(STUDY MATERIAL begins)
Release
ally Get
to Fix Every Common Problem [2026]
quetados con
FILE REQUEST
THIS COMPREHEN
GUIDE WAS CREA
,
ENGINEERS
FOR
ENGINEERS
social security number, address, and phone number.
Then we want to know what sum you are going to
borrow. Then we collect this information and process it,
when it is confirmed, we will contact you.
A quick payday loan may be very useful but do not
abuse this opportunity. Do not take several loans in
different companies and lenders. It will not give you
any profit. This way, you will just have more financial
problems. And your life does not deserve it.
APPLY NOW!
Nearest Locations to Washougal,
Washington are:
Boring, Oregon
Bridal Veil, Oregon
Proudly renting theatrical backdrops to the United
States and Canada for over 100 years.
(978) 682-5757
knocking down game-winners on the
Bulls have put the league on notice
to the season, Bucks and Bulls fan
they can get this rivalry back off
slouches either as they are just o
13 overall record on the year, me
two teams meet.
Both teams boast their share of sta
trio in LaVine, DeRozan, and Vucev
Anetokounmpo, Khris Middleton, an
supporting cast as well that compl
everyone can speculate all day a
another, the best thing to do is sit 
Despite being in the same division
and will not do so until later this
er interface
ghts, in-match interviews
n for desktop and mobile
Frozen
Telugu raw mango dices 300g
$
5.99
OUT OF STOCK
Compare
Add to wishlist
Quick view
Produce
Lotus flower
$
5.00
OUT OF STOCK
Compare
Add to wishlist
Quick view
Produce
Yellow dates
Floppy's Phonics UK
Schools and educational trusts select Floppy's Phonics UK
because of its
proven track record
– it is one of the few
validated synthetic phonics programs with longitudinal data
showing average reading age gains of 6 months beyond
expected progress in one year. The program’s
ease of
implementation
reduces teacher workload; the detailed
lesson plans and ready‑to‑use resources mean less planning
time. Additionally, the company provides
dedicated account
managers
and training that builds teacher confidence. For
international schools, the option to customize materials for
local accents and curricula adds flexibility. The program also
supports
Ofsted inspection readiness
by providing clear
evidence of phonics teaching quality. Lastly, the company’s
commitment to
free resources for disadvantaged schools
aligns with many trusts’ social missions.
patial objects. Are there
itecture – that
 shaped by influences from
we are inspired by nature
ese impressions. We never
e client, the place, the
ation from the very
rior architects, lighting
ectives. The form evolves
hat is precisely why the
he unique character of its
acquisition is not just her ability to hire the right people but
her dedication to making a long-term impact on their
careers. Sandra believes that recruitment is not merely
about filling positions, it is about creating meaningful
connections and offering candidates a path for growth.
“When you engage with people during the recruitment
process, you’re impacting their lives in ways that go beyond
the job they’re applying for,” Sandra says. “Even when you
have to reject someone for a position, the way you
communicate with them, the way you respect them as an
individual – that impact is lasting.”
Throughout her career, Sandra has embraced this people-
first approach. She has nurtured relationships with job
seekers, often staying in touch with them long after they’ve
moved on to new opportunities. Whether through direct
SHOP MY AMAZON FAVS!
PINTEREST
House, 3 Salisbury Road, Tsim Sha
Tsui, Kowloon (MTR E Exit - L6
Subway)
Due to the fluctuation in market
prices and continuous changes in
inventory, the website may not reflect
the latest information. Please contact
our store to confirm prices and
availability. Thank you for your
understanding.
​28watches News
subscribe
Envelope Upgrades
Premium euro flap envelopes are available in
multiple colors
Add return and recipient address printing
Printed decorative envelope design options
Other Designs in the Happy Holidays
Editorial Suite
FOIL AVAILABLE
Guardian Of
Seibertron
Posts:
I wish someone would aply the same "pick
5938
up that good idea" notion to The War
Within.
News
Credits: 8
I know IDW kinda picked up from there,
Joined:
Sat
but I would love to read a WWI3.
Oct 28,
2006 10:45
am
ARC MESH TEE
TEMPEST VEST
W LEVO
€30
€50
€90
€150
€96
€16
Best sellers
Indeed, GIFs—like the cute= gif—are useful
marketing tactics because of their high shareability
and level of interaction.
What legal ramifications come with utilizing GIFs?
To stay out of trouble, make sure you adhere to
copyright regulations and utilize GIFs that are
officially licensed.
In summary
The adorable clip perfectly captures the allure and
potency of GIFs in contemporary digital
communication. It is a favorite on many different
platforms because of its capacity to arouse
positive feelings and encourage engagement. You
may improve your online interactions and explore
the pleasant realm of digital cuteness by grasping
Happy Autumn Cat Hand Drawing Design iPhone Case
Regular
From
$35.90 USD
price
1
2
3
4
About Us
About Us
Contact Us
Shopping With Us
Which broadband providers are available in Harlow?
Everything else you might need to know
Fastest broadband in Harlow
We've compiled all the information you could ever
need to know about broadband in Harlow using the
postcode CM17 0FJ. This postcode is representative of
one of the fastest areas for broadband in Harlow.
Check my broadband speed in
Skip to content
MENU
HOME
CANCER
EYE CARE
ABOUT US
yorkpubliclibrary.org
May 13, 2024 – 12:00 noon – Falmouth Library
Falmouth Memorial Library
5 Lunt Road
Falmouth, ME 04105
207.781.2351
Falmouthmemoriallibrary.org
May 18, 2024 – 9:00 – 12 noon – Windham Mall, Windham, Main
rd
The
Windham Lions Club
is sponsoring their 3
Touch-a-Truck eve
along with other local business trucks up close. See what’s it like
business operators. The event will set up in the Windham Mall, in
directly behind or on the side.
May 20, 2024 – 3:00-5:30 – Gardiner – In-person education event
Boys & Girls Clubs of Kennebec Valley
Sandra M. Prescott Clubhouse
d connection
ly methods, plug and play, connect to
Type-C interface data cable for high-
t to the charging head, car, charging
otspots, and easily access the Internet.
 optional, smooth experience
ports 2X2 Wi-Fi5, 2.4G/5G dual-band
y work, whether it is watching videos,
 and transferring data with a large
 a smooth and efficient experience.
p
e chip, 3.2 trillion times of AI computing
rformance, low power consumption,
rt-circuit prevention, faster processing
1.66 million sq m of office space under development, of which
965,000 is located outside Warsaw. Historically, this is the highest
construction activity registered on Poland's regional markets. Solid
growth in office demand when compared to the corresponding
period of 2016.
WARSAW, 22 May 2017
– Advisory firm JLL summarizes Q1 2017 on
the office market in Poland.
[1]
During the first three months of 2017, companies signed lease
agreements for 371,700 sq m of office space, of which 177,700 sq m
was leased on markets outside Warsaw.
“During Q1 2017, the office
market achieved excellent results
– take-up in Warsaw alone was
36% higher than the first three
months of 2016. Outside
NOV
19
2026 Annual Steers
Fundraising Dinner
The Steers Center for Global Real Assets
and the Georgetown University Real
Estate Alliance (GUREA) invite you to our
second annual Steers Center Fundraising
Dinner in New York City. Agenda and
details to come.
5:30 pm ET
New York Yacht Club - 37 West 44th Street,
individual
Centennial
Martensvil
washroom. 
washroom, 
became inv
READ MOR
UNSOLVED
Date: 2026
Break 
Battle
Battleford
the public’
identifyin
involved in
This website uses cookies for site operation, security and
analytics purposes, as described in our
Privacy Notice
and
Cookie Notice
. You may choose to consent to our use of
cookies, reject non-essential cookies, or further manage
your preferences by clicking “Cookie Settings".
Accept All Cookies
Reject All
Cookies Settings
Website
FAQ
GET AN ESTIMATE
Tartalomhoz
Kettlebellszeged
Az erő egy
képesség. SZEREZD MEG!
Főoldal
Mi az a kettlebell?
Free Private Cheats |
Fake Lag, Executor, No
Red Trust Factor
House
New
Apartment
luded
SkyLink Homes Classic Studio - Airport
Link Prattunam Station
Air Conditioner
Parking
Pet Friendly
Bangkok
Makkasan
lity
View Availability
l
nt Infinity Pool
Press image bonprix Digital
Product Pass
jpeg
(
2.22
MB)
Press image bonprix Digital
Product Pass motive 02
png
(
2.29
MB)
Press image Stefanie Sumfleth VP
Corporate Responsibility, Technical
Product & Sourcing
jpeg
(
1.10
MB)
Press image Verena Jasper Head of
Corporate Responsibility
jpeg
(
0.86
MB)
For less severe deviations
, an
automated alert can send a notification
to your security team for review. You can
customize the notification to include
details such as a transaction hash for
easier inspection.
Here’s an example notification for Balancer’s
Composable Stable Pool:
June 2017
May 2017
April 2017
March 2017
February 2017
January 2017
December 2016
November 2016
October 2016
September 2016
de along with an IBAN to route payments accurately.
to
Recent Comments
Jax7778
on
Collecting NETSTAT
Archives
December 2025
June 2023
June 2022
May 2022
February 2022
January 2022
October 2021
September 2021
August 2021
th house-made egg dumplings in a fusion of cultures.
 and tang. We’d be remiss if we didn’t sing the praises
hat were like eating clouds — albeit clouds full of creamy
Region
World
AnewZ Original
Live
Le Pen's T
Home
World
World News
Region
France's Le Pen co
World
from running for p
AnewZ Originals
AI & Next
(STUDY MATERIAL ends)
* WHAT YOU HAVE TO DO
In the records above, which lines hold the string "broadband"? Copy each one.

* ANSWER BOX
Which broadband providers are available in Harlow?
Fastest broadband in Harlow
need to know about broadband in Harlow using the
one of the fastest areas for broadband in Harlow.
Check my broadband speed in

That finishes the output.